Given information:
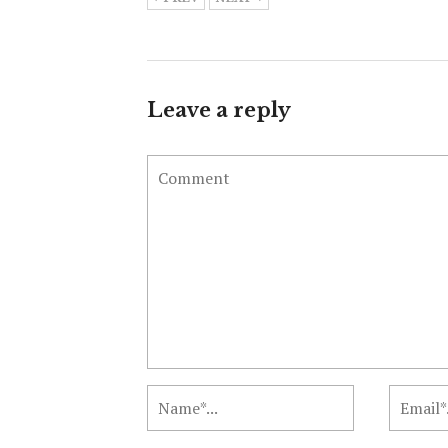
Leave a reply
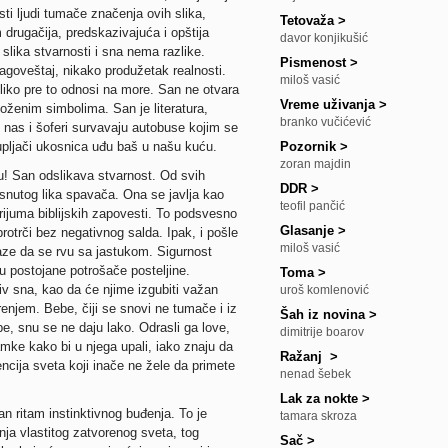
ti ljudi tumače značenja ovih slika,
Tetovaža
>
m drugačija, predskazivajuća i opštija
davor konjikušić
slika stvarnosti i sna nema razlike.
Pismenost
>
agoveštaj, nikako produžetak realnosti.
miloš vasić
liko pre to odnosi na more. San ne otvara
Vreme uživanja
>
oženim simbolima. San je literatura,
branko vučićević
 nas i šoferi survavaju autobuse kojim se
pljači ukosnica uđu baš u našu kuću.
Pozornik
>
zoran majdin
! San odslikava stvarnost. Od svih
DDR
>
snutog lika spavača. Ona se javlja kao
teofil pančić
rijuma biblijskih zapovesti. To podsvesno
Glasanje
>
rotrči bez negativnog salda. Ipak, i pošle
miloš vasić
aze da se rvu sa jastukom. Sigurnost
u postojane potrošače posteljine.
Toma
>
iv sna, kao da će njime izgubiti važan
uroš komlenović
njem. Bebe, čiji se snovi ne tumače i iz
Šah iz novina
>
e, snu se ne daju lako. Odrasli ga love,
dimitrije boarov
zamke kako bi u njega upali, iako znaju da
Ražanj
>
cija sveta koji inače ne žele da primete
nenad šebek
Lak za nokte
>
n ritam instinktivnog buđenja. To je
tamara skroza
a vlastitog zatvorenog sveta, tog
Sač
>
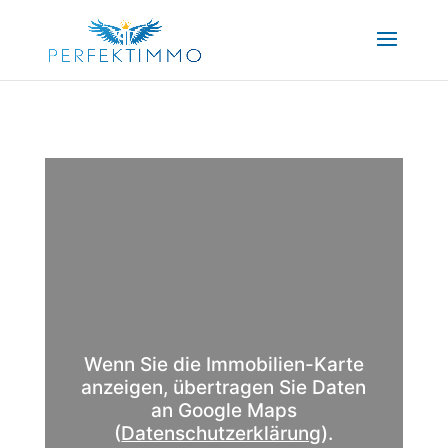
Wenn Sie die Immobilien-Karte
anzeigen, übertragen Sie Daten
an Google Maps
(
Datenschutzerklärung
).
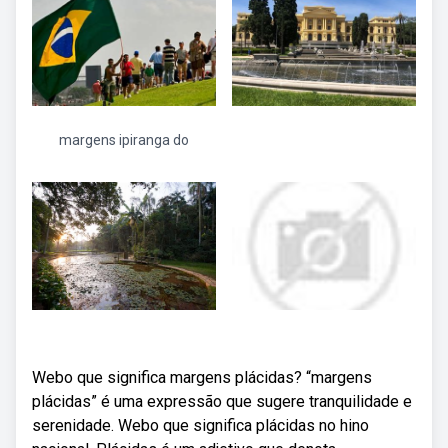
margens ipiranga do
Webo que significa margens plácidas? “margens
plácidas” é uma expressão que sugere tranquilidade e
serenidade. Webo que significa plácidas no hino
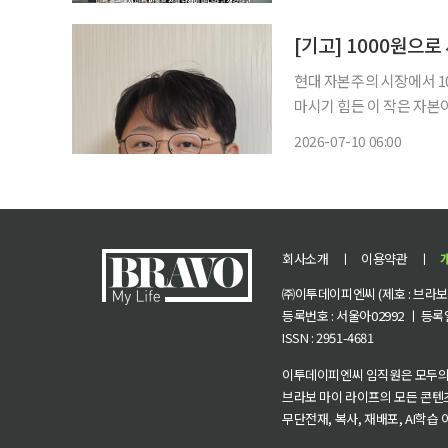
객과의 대화(GV)에서 만난
[기고] 1000원으로
현대 자본주의 시장에서 1
마시기 힘든 이 작은 자본
레버리지 효과는 예측불가의
2026-07-10 06:00
회사소개
ㅣ
이용약관
ㅣ
㈜이투데이피엔씨 (제호 : 브라보 마
등록번호 : 서울아02992 ㅣ 등록일자
ISSN : 2951-4681
이투데이피엔씨 임직원은 모두의
브라보 마이 라이프의 모든 콘텐
무단전재, 복사, 재배포, AI학습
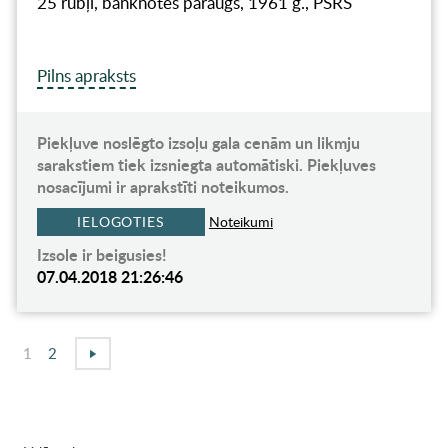
25 rubļi, banknotes paraugs, 1961 g., PSRS
Pilns apraksts
Piekļuve noslēgto izsoļu gala cenām un likmju
sarakstiem tiek izsniegta automātiski. Piekļuves
nosacījumi ir aprakstīti noteikumos.
IELOGOTIES
Noteikumi
Izsole ir beigusies!
07.04.2018 21:26:46
1
2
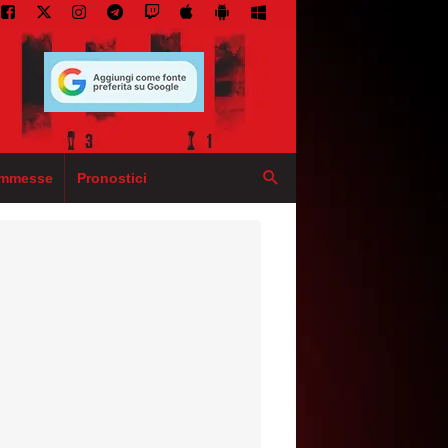
mmesse
Pronostici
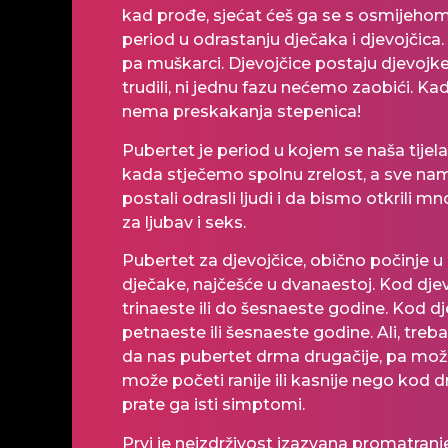
kad prođe, sjećat ćeš ga se s osmijehom
period u odrastanju dječaka i djevojčica.
pa muškarci. Djevojčice postaju djevojke
trudili, ni jednu fazu nećemo zaobići. K
nema preskakanja stepenica!
Pubertet je period u kojem se naša tijela
kada stječemo spolnu zrelost, a sve n
postali odrasli ljudi i da bismo otkrili 
za ljubav i seks.
Pubertet za djevojčice, obično počinje u
dječake, najčešće u dvanaestoj. Kod djev
trinaeste ili do šesnaeste godine. Kod d
petnaeste ili šesnaeste godine. Ali, treba 
da nas pubertet drma drugačije, pa može t
može početi ranije ili kasnije nego kod 
prate ga isti simptomi.
Prvi je neizdrživost izazvana promatranje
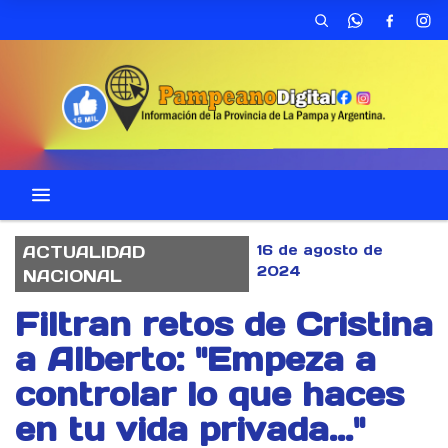
16 de agosto de
ACTUALIDAD
2024
NACIONAL
Filtran retos de Cristina
a Alberto: "Empeza a
controlar lo que haces
en tu vida privada..."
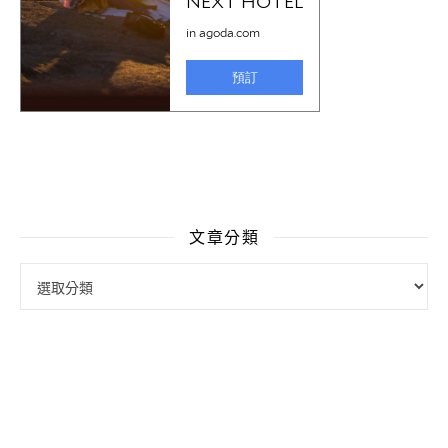
文章分類
文章分類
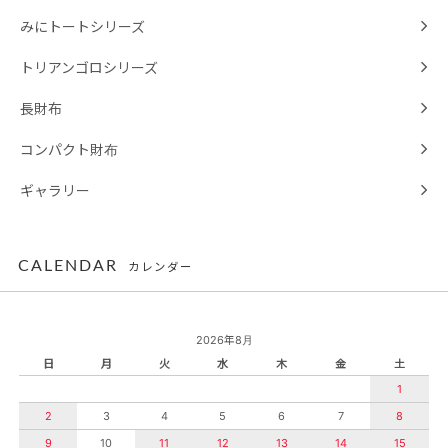
みにトートシリーズ
トリアンゴロシリーズ
長財布
コンパクト財布
ギャラリー
CALENDAR
カレンダー
2026年8月
日
月
火
水
木
金
土
1
2
3
4
5
6
7
8
9
10
11
12
13
14
15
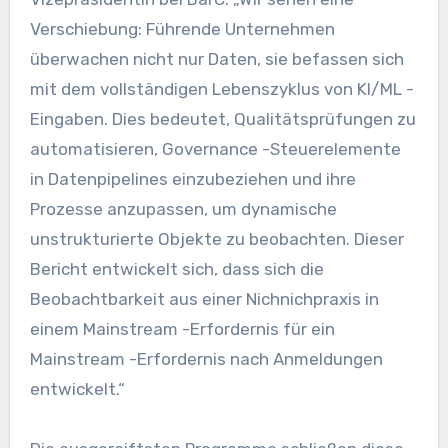
Verschiebung: Führende Unternehmen
überwachen nicht nur Daten, sie befassen sich
mit dem vollständigen Lebenszyklus von KI/ML -
Eingaben. Dies bedeutet, Qualitätsprüfungen zu
automatisieren, Governance -Steuerelemente
in Datenpipelines einzubeziehen und ihre
Prozesse anzupassen, um dynamische
unstrukturierte Objekte zu beobachten. Dieser
Bericht entwickelt sich, dass sich die
Beobachtbarkeit aus einer Nichnichpraxis in
einem Mainstream -Erfordernis für ein
Mainstream -Erfordernis nach Anmeldungen
entwickelt.“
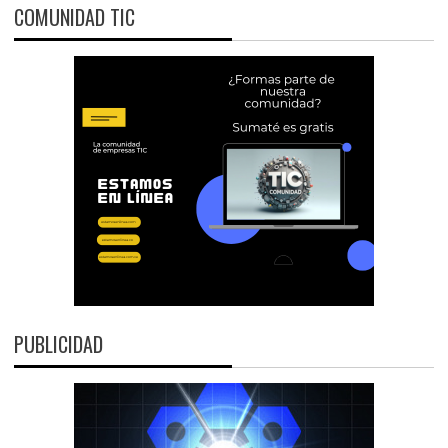
COMUNIDAD TIC
PUBLICIDAD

Assignment:
An exact copy is needed of the entries above, starting at the line that holds "teofil pančić" and stopping at the line that holds "period u odrastanju dječaka i djevojčica.", both kept; pictures stay out.

Your solution:
teofil pančić
rijuma biblijskih zapovesti. To podsvesno
Glasanje
>
rotrči bez negativnog salda. Ipak, i pošle
miloš vasić
aze da se rvu sa jastukom. Sigurnost
u postojane potrošače posteljine.
Toma
>
iv sna, kao da će njime izgubiti važan
uroš komlenović
njem. Bebe, čiji se snovi ne tumače i iz
Šah iz novina
>
e, snu se ne daju lako. Odrasli ga love,
dimitrije boarov
zamke kako bi u njega upali, iako znaju da
Ražanj
>
cija sveta koji inače ne žele da primete
nenad šebek
Lak za nokte
>
n ritam instinktivnog buđenja. To je
tamara skroza
a vlastitog zatvorenog sveta, tog
Sač
>
Wenn Sie die Immobilien-Karte
anzeigen, übertragen Sie Daten
an Google Maps
(
Datenschutzerklärung
).
margens ipiranga do
Webo que significa margens plácidas? “margens
plácidas” é uma expressão que sugere tranquilidade e
serenidade. Webo que significa plácidas no hino
객과의 대화(GV)에서 만난
[기고] 1000원으로
현대 자본주의 시장에서 1
마시기 힘든 이 작은 자본
레버리지 효과는 예측불가의
2026-07-10 06:00
회사소개
ㅣ
이용약관
ㅣ
㈜이투데이피엔씨 (제호 : 브라보 마
등록번호 : 서울아02992 ㅣ 등록일자
ISSN : 2951-4681
이투데이피엔씨 임직원은 모두의
브라보 마이 라이프의 모든 콘텐
무단전재, 복사, 재배포, AI학습
25 rubļi, banknotes paraugs, 1961 g., PSRS
Pilns apraksts
Piekļuve noslēgto izsoļu gala cenām un likmju
sarakstiem tiek izsniegta automātiski. Piekļuves
nosacījumi ir aprakstīti noteikumos.
IELOGOTIES
Noteikumi
Izsole ir beigusies!
07.04.2018 21:26:46
1
2
mmesse
Pronostici
kad prođe, sjećat ćeš ga se s osmijehom
period u odrastanju dječaka i djevojčica.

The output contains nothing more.